Haha... I hear ya about defriending. Some wackos are on my friend list just for enytertainment purpose (especially if they don't mind making fun of themselves with their stupidity) ;)

bunny said...

I would never wish IVF not to work for someone (unless I knew that she was a psycho or something) but your "friend" tempts me to say a little prayer that she'll soon be looking like a fool. Doubtless her cycle will work, though, and she'll do lots of posts about the power of positive thinking.

jenicini said...

Posting every IVF detail on FB....wow, so much fodder for sarcastic you. :) haha. Cream cheese brownie sounds fabulous right now...but not so much with the prune juice! I hope the sick part passes soon! Not so much fun!

ASP said...

You're hilarious. That chick on your fb sounds like a few "friends" of mine. Mainly mine are from high school and just as annoying as they were then but they at least keep me entertained. I just hide them and then peek in on their profiles every now and again.
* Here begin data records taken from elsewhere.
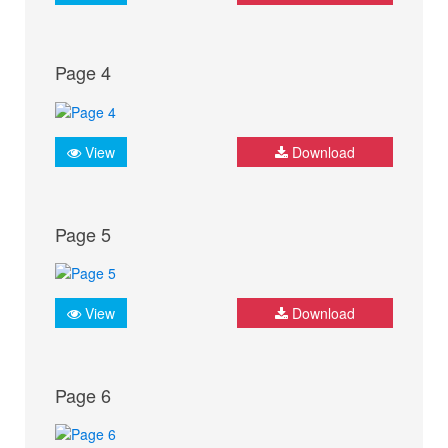
Page 4
View
Download
Page 5
View
Download
Page 6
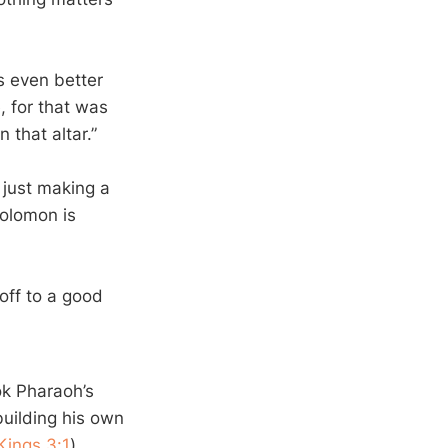
s even better
, for that was
 that altar.”
 just making a
Solomon is
off to a good
ok Pharaoh’s
building his own
Kings 3:1
)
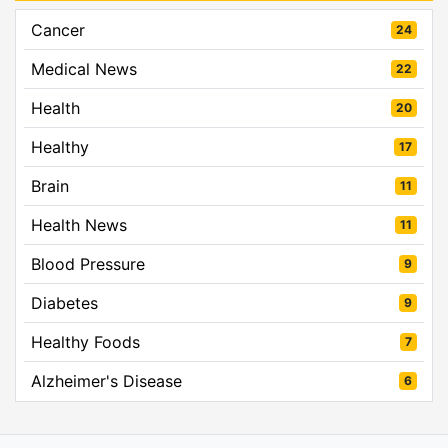
Cancer
24
Medical News
22
Health
20
Healthy
17
Brain
11
Health News
11
Blood Pressure
9
Diabetes
9
Healthy Foods
7
Alzheimer's Disease
6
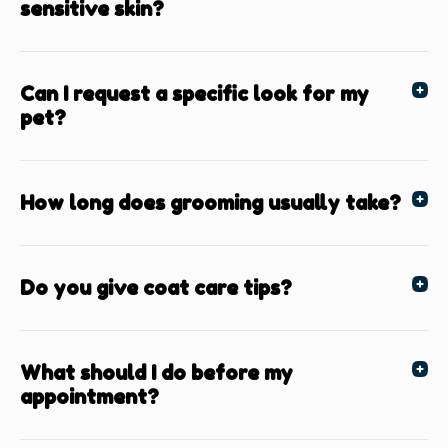
sensitive skin?
Can I request a specific look for my
pet?
How long does grooming usually take?
Do you give coat care tips?
What should I do before my
appointment?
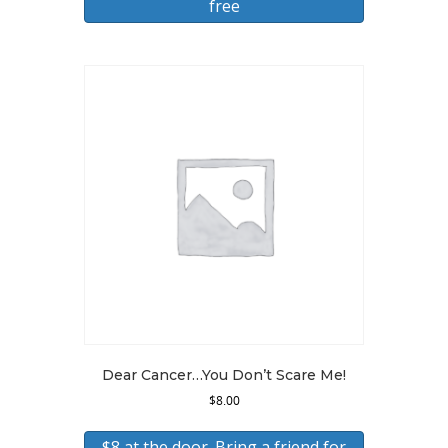
free
Dear Cancer…You Don’t Scare Me!
$
8.00
$8 at the door. Bring a friend for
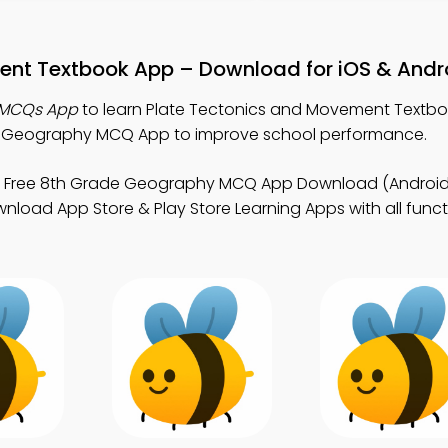
ent Textbook App – Download for iOS & Andr
 MCQs App
to learn Plate Tectonics and Movement Textbo
 Geography MCQ App to improve school performance.
 Free 8th Grade Geography MCQ App Download (Android 
nload App Store & Play Store Learning Apps with all functi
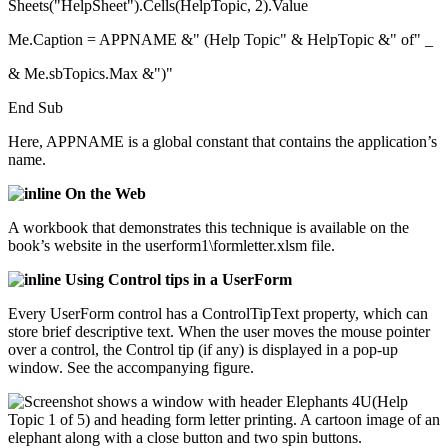
Sheets("HelpSheet").Cells(HelpTopic, 2).Value
Me.Caption = APPNAME &" (Help Topic" & HelpTopic &" of" _
& Me.sbTopics.Max &")"
End Sub
Here, APPNAME is a global constant that contains the application’s
name.
On the Web
A workbook that demonstrates this technique is available on the
book’s website in the userform1\formletter.xlsm file.
Using Control tips in a UserForm
Every UserForm control has a ControlTipText property, which can
store brief descriptive text. When the user moves the mouse pointer
over a control, the Control tip (if any) is displayed in a pop-up
window. See the accompanying figure.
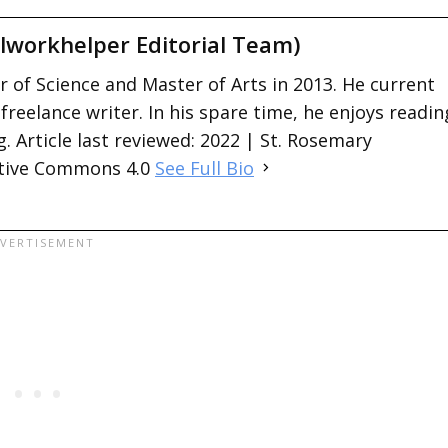
lworkhelper Editorial Team)
 of Science and Master of Arts in 2013. He current
 freelance writer. In his spare time, he enjoys readin
. Article last reviewed: 2022 | St. Rosemary
ative Commons 4.0
See Full Bio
Hope you start feeling better soon. How cute that you're going to come out of the closet about being pregnant. I love it!

Can't wait for KB to see the bebe too. That's gotta be the best feeling ever.

Word to YOUR mother.

Oh, and thanks for all the support on my blog. You guys all are the best and keep smiling through this insanity of IVF. ♥♥♥

Leslie said...

Hey-- just saw your asshat comment on Trinity's site and thought it was pretty close to home. I coincidentally also posted about my mom today, and I feel like I am on the verge of tailoring my relationship with her along the lines of something like what you said (guilty avoidance???). I don't want it but don't know what to do differently...

anyways, cheers!, and congratulations on graduating to 'pregnant lady'. That is awesome.